No error of law appeared in a conclusion by the board of review in the Division of Employment Security that a clothing cutter, who was the treasurer and a stockholder in the family corporation which had employed him and who had been unemployed for seventeen days due to the usual summer business falloff and to loss of some accounts when he applied for benefits under G. L. c. 151A, was not entitled thereto where it appeared that he was available for work only at a particular job in a limited geographical area in which to his knowledge the job could not currently be had, and that he expected to resume work with his employer when the seasonal slump ended.
PETITION filed in the Municipal Court of the City of Boston on January 18, 1966, for review of a decision of the board of review in the Division of Employment Security.
The case was heard by Morrissey, J.
William F. Wallace for the petitioner.
Joseph S. Ayoub, Assistant Attorney General (Hartley C. Cutter, Assistant Attorney General, with him), for the respondent.
KIRK, J. Screnci appeals under G. L. c. 151A, Section 42, from a decision of a judge of the Municipal Court of the City of Boston affirming a decision of the Board of Review in the Division of Employment Security which denied Screnci's application for further review.
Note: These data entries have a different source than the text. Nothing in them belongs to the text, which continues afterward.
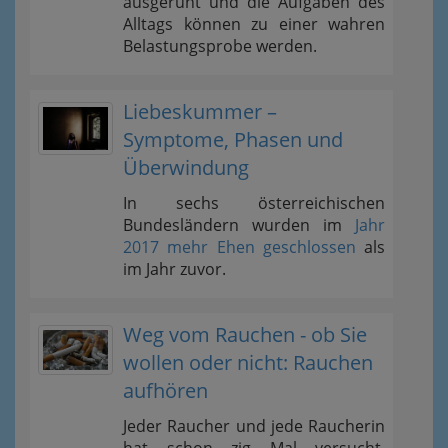
ausgeruht und die Aufgaben des
Alltags können zu einer wahren
Belastungsprobe werden.
Liebeskummer –
Symptome, Phasen und
Überwindung
In sechs österreichischen
Bundesländern wurden im
Jahr
2017 mehr Ehen geschlossen
als
im Jahr zuvor.
Weg vom Rauchen - ob Sie
wollen oder nicht: Rauchen
aufhören
Jeder Raucher und jede Raucherin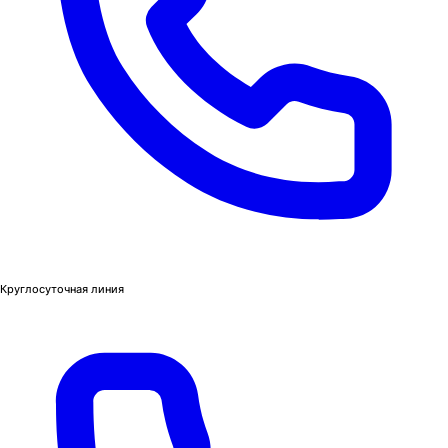
Круглосуточная линия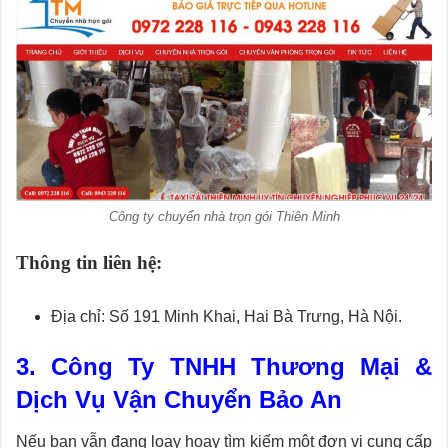
Công ty chuyển nhà trọn gói Thiên Minh
Thông tin liên hệ:
Địa chỉ: Số 191 Minh Khai, Hai Bà Trưng, Hà Nội.
3. Công Ty TNHH Thương Mại &
Dịch Vụ Vận Chuyển Bảo An
Nếu bạn vẫn đang loay hoay tìm kiếm một đơn vị cung cấp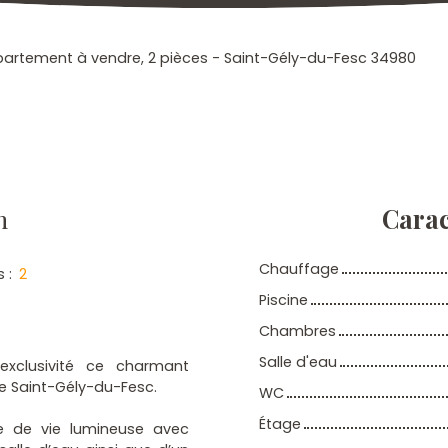
artement à vendre, 2 pièces - Saint-Gély-du-Fesc 34980
n
Carac
Chauffage
s
:
2
Piscine
Chambres
Salle d'eau
exclusivité ce charmant
e Saint-Gély-du-Fesc.
WC
Étage
e de vie lumineuse avec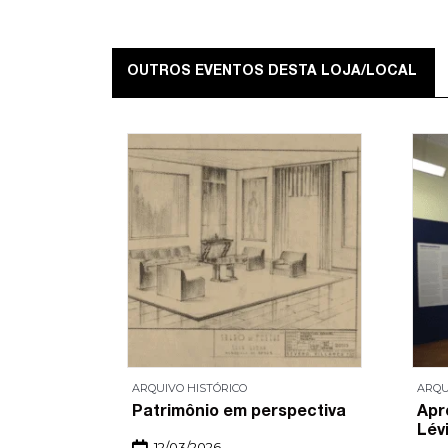
OUTROS EVENTOS DESTA LOJA/LOCAL
ARQUIVO HISTÓRICO
ARQU
spectiva
Patrimônio em perspectiva
Apr
Lévi
12/03/2026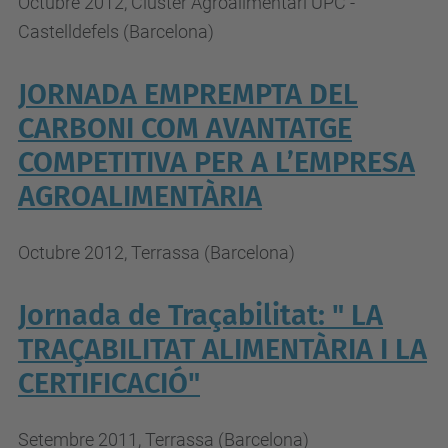
Octubre 2012, Clúster Agroalimentari UPC -
Castelldefels (Barcelona)
JORNADA EMPREMPTA DEL
CARBONI COM AVANTATGE
COMPETITIVA PER A L’EMPRESA
AGROALIMENTÀRIA
Octubre 2012, Terrassa (Barcelona)
Jornada de Traçabilitat: " LA
TRAÇABILITAT ALIMENTÀRIA I LA
CERTIFICACIÓ"
Setembre 2011, Terrassa (Barcelona)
The board's decision followed a denial of Screnci's application for benefits by the director of the division and the review examiner. The record includes the evidence before the review examiner, whose decision under G. L. c. 152, Section 41, became the decision of the board. The examiner found that Screnci "did not show by an active or realistic search for work that he was unable to obtain suitable work, and . . . further found that . . . [he] placed a serious restriction on his availability for suitable
work by his intention to return to work for the corporation within a short period of time." Our review, like the judge's, is governed by the standards provided in G. L. c. 30A, Section 14 (8). G. L. c. 151A, Section 42.
The evidence showed that Screnci was a clothing cutter by trade, and was the treasurer and a stockholder in the family corporation which employed him. The other officers and stockholders are his father and brother. The corporation did cutting and related work under contracts with retail clothing stores. Screnci had been unemployed from July 2, 1965, to October 1, 1965, due to the usual falloff of business during the summer and to loss of some accounts. Screnci filed his application on July 19, 1965. On a form signed by him on July 28, 1965, he stated that he expected to return to work with the corporation within six weeks and that he was seeking full-time work as a cutter in Boston and vicinity. He testified that during the period of his unemployment he sought work as a cutter at three retail clothing stores, but was not hired. Although he was not a union member he looked for work at the union hall.
Contrary to Screnci's contention, this is not a case like Faria v. Director of the Div. of Employment Sec. 350 Mass. 397 , where it was held that the board erroneously applied the statute so as to "exclude from its benefits unemployed persons [in a seasonal trade or occupation] merely because when there is any work available they will in all likelihood be employed by a corporation in which they have . . . [a financial] interest" (emphasis supplied). In the present case, however, the board expressly directed its findings to that part of G. L. c. 151A, Section 24, which provides, in substance, that in order to be eligible for benefits, the individual shall "[b]e capable of and available for work and unable to obtain work in his usual occupation or any other occupation for which he is reasonably fitted."
The board could conclude from Screnci's testimony and written statements that he was available for work only at a particular job in a limited geographical area where to his knowledge the job could not currently be had. These facts,
coupled with his statement that he expected to resume work with his employer when the seasonal slump ended, could be found by the board to be a virtual withdrawal from the labor market until his employer's business became normal. His efforts to get the particular job he wanted were few and were made at places where a favorable result was unlikely.
The burden was on Screnci to show that his continued unemployment was not due to his own fault. The board obviously found that he failed to sustain the burden. Some of the considerations which the board could properly consider in reaching a conclusion are set out in Farrar v. Director of the Div. of Employment Sec. 324 Mass. 45 , 48-50. The findings were not unsupported by substantial evidence and were not tainted by error of law. The decision of the judge is affirmed.